SOME DESIGN ISSUES RELATED TO OTHER APPLICATIONS OF THE NEXT-GENERATION SEQUENCING
Next-generation sequencing has been used to identify genetic variants in a population. For example, the Thousand Genomes project (http://www.1000genomes.org/page.phpis) is sequencing at least 1000 individuals to identify all the genetics variants in humans. To most efficiently identify the genetic structure variants (such as CNV, Indels) using the next-generation sequencing technologies, one factor to consider is the insert length of the library.
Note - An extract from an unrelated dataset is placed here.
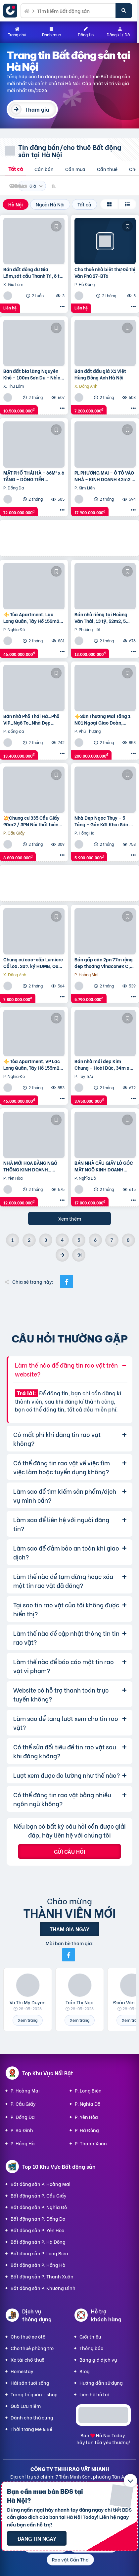 The width and height of the screenshot is (139, 2576). Describe the element at coordinates (69, 1851) in the screenshot. I see `Gửi câu hỏi` at that location.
Bashir et al. [24] pointed out that having two libraries with different insert lengths is beneficial (for example, 200 bp and 20 kb libraries) for mapping the break points of genetic-structure variants.
ChIP-seq is another common application of the next-generation sequencing technologies. The DNA fragments enriched in chromatin immuno-precipitation (ChIP) are compared with the total DNA to identify binding sites in the genome for a given protein [10, 12, 24, 71, 72]. For some DNA binding factors, the total ChIP-seq sequence needs to be more than what is obtained from one sequencing lane. In this case, whether increasing the sequencing depth by sequencing the same sample in multiple lanes (technical replicates) or sequencing different biological samples in different lanes (biological replicates) needs to be considered. Tuteja et al. [73] found that using biological replicates can increase the number of peaks identified and increase the enrichment for consensus sequences for the binding factor. One explanation is that results from technical replicates tend to be affected more by the PCR artifacts than the independent biological replicates.
Biological replicates are important in most RNA-seq experiments.
Sequencing depth and sample size are interrelated. They are often limited by experiment budget.
Sequencing biases potentially increase the required sample size and sequencing depth.
Validation using biological replicates is more meaningful.